**What is required**
Please set down, unchanged, the line containing "This screenshot has height=1792, width=1280." and all the lines that follow it until the data below ends.
[The data Boundary: Start]
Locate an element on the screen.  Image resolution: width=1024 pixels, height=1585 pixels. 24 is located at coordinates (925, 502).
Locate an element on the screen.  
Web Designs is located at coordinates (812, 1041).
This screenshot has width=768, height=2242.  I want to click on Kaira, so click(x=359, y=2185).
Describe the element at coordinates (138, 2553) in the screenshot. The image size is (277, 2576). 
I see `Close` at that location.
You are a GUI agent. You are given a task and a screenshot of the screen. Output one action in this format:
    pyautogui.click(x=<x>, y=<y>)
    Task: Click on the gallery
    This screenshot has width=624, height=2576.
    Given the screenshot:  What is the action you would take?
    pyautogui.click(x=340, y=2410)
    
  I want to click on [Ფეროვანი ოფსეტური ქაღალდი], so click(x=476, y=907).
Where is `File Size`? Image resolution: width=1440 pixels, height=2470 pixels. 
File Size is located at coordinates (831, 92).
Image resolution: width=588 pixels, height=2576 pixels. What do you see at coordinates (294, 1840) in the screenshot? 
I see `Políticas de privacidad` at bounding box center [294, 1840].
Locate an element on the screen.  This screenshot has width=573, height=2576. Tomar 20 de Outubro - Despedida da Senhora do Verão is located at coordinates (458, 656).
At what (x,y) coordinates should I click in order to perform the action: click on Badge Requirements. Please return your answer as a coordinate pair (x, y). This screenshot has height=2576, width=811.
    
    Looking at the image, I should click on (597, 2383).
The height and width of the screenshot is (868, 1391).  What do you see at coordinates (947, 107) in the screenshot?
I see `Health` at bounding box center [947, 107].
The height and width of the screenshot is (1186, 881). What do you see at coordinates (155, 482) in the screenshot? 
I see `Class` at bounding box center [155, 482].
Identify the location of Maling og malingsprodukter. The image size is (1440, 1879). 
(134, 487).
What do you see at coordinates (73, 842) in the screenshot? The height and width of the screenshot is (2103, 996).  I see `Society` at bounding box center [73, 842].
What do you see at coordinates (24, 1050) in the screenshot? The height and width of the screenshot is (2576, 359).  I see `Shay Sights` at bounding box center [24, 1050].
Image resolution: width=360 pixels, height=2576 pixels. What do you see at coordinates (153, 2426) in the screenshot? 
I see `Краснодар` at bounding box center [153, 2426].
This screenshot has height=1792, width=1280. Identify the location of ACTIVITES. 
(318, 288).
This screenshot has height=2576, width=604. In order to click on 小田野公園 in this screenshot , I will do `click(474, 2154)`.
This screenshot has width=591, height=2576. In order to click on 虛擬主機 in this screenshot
[The data Boundary: End]
**Expected answer**
This screenshot has height=1792, width=1280. Identify the location of ACTIVITES. 
(318, 288).
This screenshot has height=2576, width=604. In order to click on 小田野公園 in this screenshot , I will do `click(474, 2154)`.
This screenshot has width=591, height=2576. In order to click on 虛擬主機 in this screenshot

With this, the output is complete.